It is understood and agreed that the
representations and warranties set forth in Sections 3.01,
3.02 and 3.03 shall survive the sale of the Mortgage Loans to the
Purchaser and shall inure to the benefit of the Purchaser,
notwithstanding any restrictive or qualified endorsement on any
Mortgage Note or Assignment or the examination of any Mortgage
File.
Upon discovery by either of the Sellers
or the Purchaser of a breach of any of the representations and
warranties contained in Sections 3.01, 3.02 or 3.03 that
materially and adversely affects the interest of the Purchaser (or
that materially and adversely affects the interests of the
Purchaser in the related Mortgage Loan, in the case of a
representation or warranty relating to a particular Mortgage Loan),
the party discovering such breach shall give prompt written notice
to the other.
Unless permitted a greater period of time
to cure as set forth in Section 2.04, the applicable Seller
shall have a period of 60 days from the earlier of either discovery
by or receipt of written notice from the Purchaser to the Seller of
any breach of any of the representations and warranties contained
in Sections 3.01, 3.02 or 3.03 that materially and adversely
affects the interest of the Purchaser (or that materially and
adversely affects the interests of the Purchaser in the related
Mortgage Loan, in the case of a representation or warranty relating
to a particular Mortgage Loan) (a “Defective Mortgage
Loan”; provided that “Defective Mortgage
Loan” shall also include (a) any Mortgage Loan treated or
designated as such in accordance with Section 2.04 and (b)

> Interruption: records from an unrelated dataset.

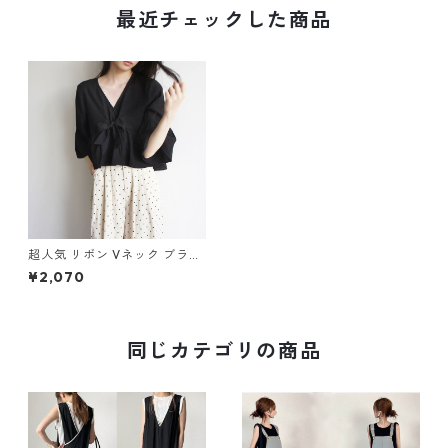
最近チェックした商品
超人気 リボン Vネック ブラッ
ク トップス m-283
¥2,070
同じカテゴリの商品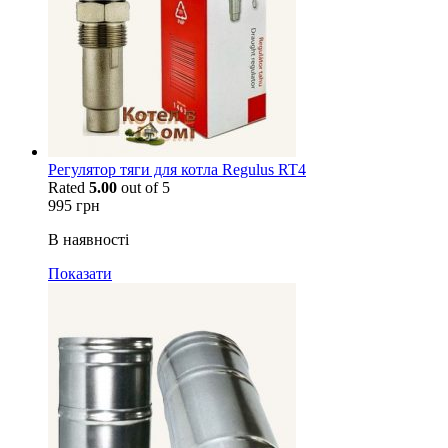
Регулятор тяги для котла Regulus RT4
Rated
5.00
out of 5
995
грн
В наявності
Показати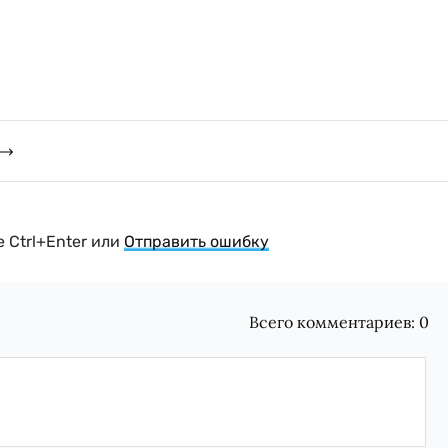
 Ctrl+Enter или
Отправить ошибку
Всего комментариев:
0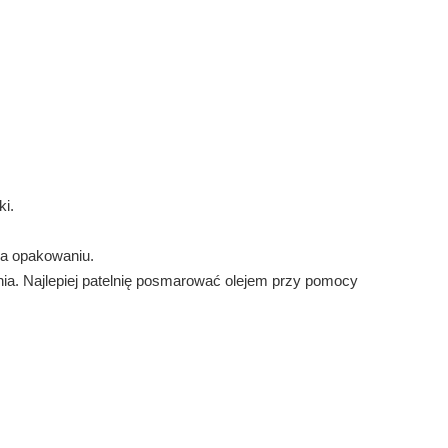
ki.
na opakowaniu.
ia. Najlepiej patelnię posmarować olejem przy pomocy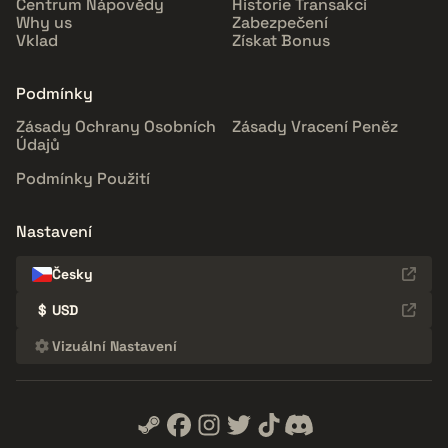
Centrum Nápovědy
Historie Transakcí
Why us
Zabezpečení
Vklad
Získat Bonus
Podmínky
Zásady Ochrany Osobních
Zásady Vracení Peněz
Údajů
Podmínky Použití
Nastavení
Česky
$
USD
Vizuální Nastavení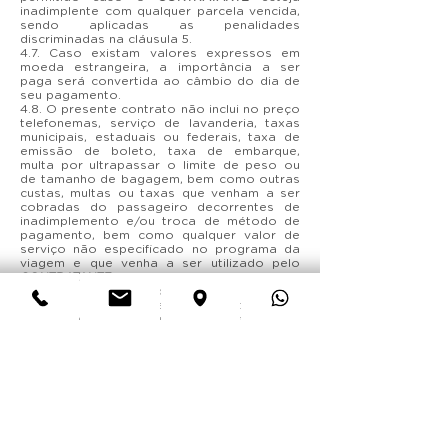
inadimplente com qualquer parcela vencida,
sendo aplicadas as penalidades
discriminadas na cláusula 5.
4.7. Caso existam valores expressos em
moeda estrangeira, a importância a ser
paga será convertida ao câmbio do dia de
seu pagamento.
4.8. O presente contrato não inclui no preço
telefonemas, serviço de lavanderia, taxas
municipais, estaduais ou federais, taxa de
emissão de boleto, taxa de embarque,
multa por ultrapassar o limite de peso ou
de tamanho de bagagem, bem como outras
custas, multas ou taxas que venham a ser
cobradas do passageiro decorrentes de
inadimplemento e/ou troca de método de
pagamento, bem como qualquer valor de
serviço não especificado no programa da
viagem e que venha a ser utilizado pelo
CONTRATANTE
.
4.9. As partes reconhecem o presente
contrato como título executivo extrajudicial,
nos termos do artigo 784, inciso III, do
Código de Processo Civil.
5. DA RESCISÃO DO CONTRATO
5.1. Eventual solicitação de cancelamento
deverá ser comunicada exclusivamente pelo
CONTRATANTE
, bem como, realizada
somente por escrito, devendo ser
endereçada para o e-mail
info@bmaxturismo.com
, à
CONTRATADA
,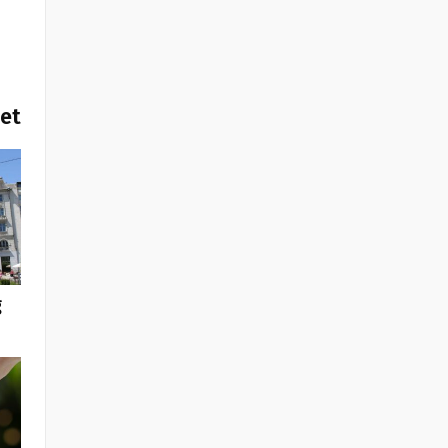
het
g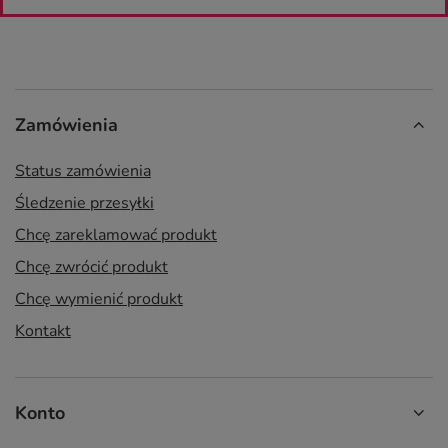
Zamówienia
Status zamówienia
Śledzenie przesyłki
Chcę zareklamować produkt
Chcę zwrócić produkt
Chcę wymienić produkt
Kontakt
Konto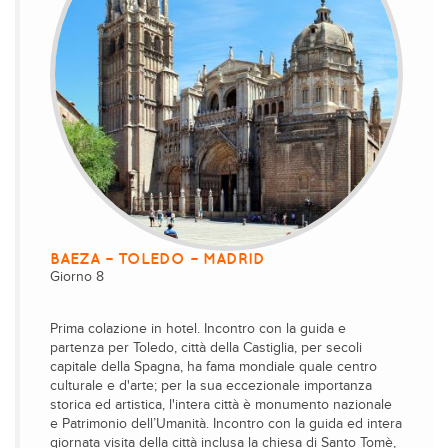
BAEZA – TOLEDO – MADRID
Giorno 8
Prima colazione in hotel. Incontro con la guida e
partenza per Toledo, città della Castiglia, per secoli
capitale della Spagna, ha fama mondiale quale centro
culturale e d'arte; per la sua eccezionale importanza
storica ed artistica, l'intera città è monumento nazionale
e Patrimonio dell’Umanità. Incontro con la guida ed intera
giornata visita della città inclusa la chiesa di Santo Tomè,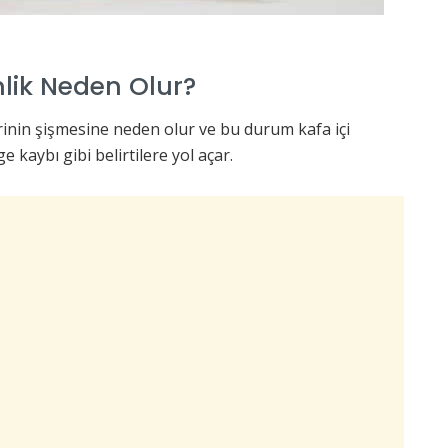
mlik Neden Olur?
erinin şişmesine neden olur ve bu durum kafa içi
e kaybı gibi belirtilere yol açar.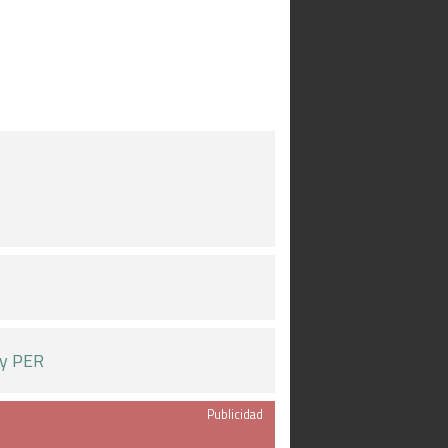
 y PER
Publicidad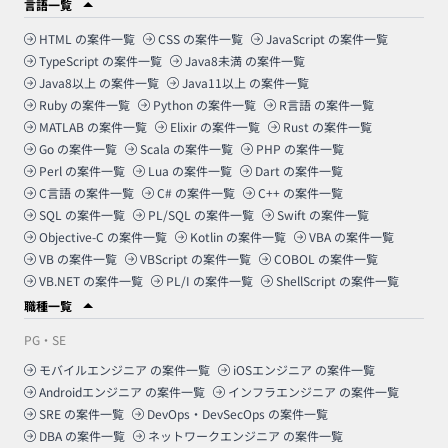
言語一覧
HTML
の案件一覧
CSS
の案件一覧
JavaScript
の案件一覧
TypeScript
の案件一覧
Java8未満
の案件一覧
Java8以上
の案件一覧
Java11以上
の案件一覧
Ruby
の案件一覧
Python
の案件一覧
R言語
の案件一覧
MATLAB
の案件一覧
Elixir
の案件一覧
Rust
の案件一覧
Go
の案件一覧
Scala
の案件一覧
PHP
の案件一覧
Perl
の案件一覧
Lua
の案件一覧
Dart
の案件一覧
C言語
の案件一覧
C#
の案件一覧
C++
の案件一覧
SQL
の案件一覧
PL/SQL
の案件一覧
Swift
の案件一覧
Objective-C
の案件一覧
Kotlin
の案件一覧
VBA
の案件一覧
VB
の案件一覧
VBScript
の案件一覧
COBOL
の案件一覧
VB.NET
の案件一覧
PL/I
の案件一覧
ShellScript
の案件一覧
職種一覧
PG・SE
モバイルエンジニア
の案件一覧
iOSエンジニア
の案件一覧
Androidエンジニア
の案件一覧
インフラエンジニア
の案件一覧
SRE
の案件一覧
DevOps・DevSecOps
の案件一覧
DBA
の案件一覧
ネットワークエンジニア
の案件一覧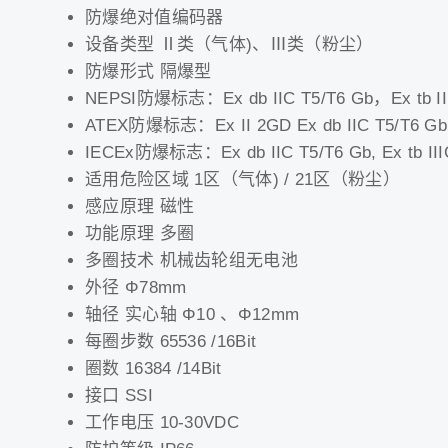
防爆绝对值编码器
设备类型 Ⅱ类（气体)、Ⅲ类（粉尘）
防爆形式 隔爆型
NEPSI防爆标志：Ex db IIC T5/T6 Gb，Ex tb II
ATEX防爆标志：Ex II 2GD Ex db IIC T5/T6 Gb, 
IECEx防爆标志：Ex db IIC T5/T6 Gb, Ex tb III
适用危险区域 1区（气体) / 21区（粉尘）
感应原理 磁性
功能原理 多圈
多圈技术 机械齿轮组无电池
外径 Φ78mm
轴径 实心轴 Φ10 、Φ12mm
每圈步数 65536 /16Bit
圈数 16384 /14Bit
接口 SSI
工作电压 10-30VDC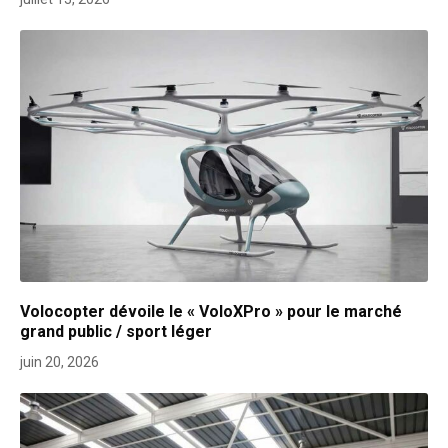
Volocopter dévoile le « VoloXPro » pour le marché
grand public / sport léger
juin 20, 2026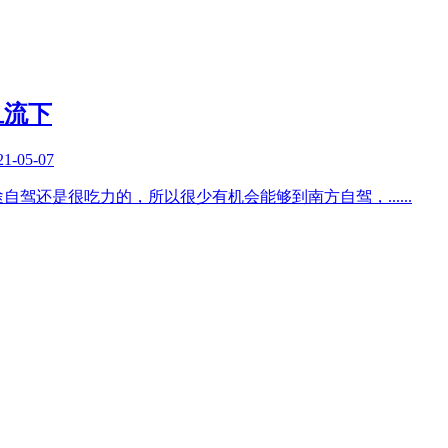
且流下
21-05-07
途自驾还是很吃力的，所以很少有机会能够到南方自驾，
......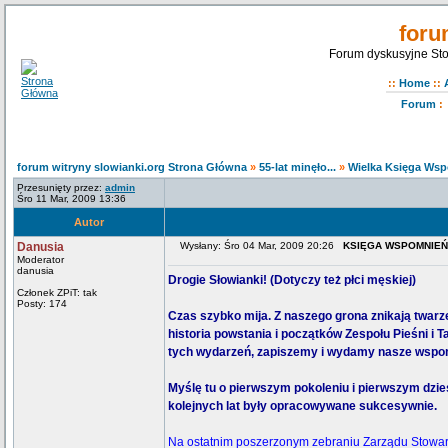
foru
Forum dyskusyjne Sto
::
Home
::
Forum
:
forum witryny slowianki.org Strona Główna
»
55-lat minęło...
»
Wielka Księga Ws
Przesunięty przez:
admin
Śro 11 Mar, 2009 13:36
Autor
Danusia
Wysłany: Śro 04 Mar, 2009 20:26
KSIĘGA WSPOMNIEŃ 
Moderator
danusia
Drogie Słowianki! (Dotyczy też płci męskiej)
Członek ZPiT: tak
Posty: 174
Czas szybko mija. Z naszego grona znikają twarze
historia powstania i początków Zespołu Pieśni i
tych wydarzeń, zapiszemy i wydamy nasze wspo
Myślę tu o pierwszym pokoleniu i pierwszym dzies
kolejnych lat były opracowywane sukcesywnie.
Na ostatnim poszerzonym zebraniu Zarządu Stowarzy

any Mortgage Loan regarding which the Mortgagor fails to make the
first, second or third regularly scheduled payment of principal and
interest due to the Purchaser after the Closing Date within 30 days
of its Due Date) within which to correct or cure such breach. If
such breach can ultimately be cured but is not reasonably expected
to be cured within the 60-day period, then the applicable Seller
shall have such additional time, if any, as is reasonably
determined by the Purchaser to cure such breach provided that the
Seller has commenced curing or correcting such breach and is
diligently pursuing same. Each Seller hereby covenants and
agrees with respect to each Mortgage Loan conveyed by it that, if
any breach relating thereto cannot be corrected or cured within the
applicable cure period or such additional time, if any, as is
reasonably determined by the Purchaser, then such Seller shall, at
the direction of the Purchaser, repurchase the Defective Mortgage
Loan at the applicable Repurchase Price. Notwithstanding anything
to the contrary contained herein, if the first, second or third
regularly scheduled payment of principal and interest due to the
Purchaser after the Closing Date under any Mortgage Loan has been
delinquent more than 30 days, the Purchaser may, by written notice
to the applicable Seller, require that the Seller repurchase the
related Mortgage Loan. Within 5 Business Days following the
delivery of any such written notice from the Purchaser, the
applicable Seller shall repurchase the specified Mortgage Loan by
paying the Repurchase Price therefor by wire transfer of
immediately available funds directly to the Purchaser’s
Account.
Notwithstanding the previous paragraph,
the applicable Seller may, at the sole option of the Purchaser, and
assuming that such Seller has a Qualified Substitute Mortgage Loan
or Loans, rather than repurchase the Mortgage Loan as provided
above, remove such Mortgage Loan (“Deleted Mortgage
Loan”) and substitute in its place a Qualified Substitute
Mortgage Loan or Loans. If the applicable Seller has no
Qualified Substitute Mortgage Loan, it shall repurchase the
Defective Mortgage Loan.
As to any Deleted Mortgage Loan for which
the applicable Seller substitutes a Qualified Substitute Mortgage
Loan or Loans, the applicable Seller shall effect such substitution
by delivering to the Purchaser or its designee for such Qualified
Substitute Mortgage Loan or Loans the Legal Documents as are
required by Section 2. Upon such substitution, such
Qualified Substitute Mortgage Loan or Loans shall be subject to the
terms of this Agreement in all respects, and the applicable Seller
shall be deemed to have made with respect to such Qualified
Substitute Mortgage Loan or Loans, as of the date of substitution,
the covenants, representations and warranties set forth in
Sections 3.01, 3.02 and 3.03.
For any month in which the applicable
Seller substitutes one or more Qualified Substitute Mortgage Loans
for one or more Deleted Mortgage Loans, the applicable Seller will
determine the amount (if any) by which the aggregate principal
balance of all such Qualified Substitute Mortgage Loans as of the
date of substitution (after application of scheduled principal
payments due in the month of substitution which have been received
or as to which an advance has been made) is less than the aggregate
outstanding principal balance of all such Deleted Mortgage Loans.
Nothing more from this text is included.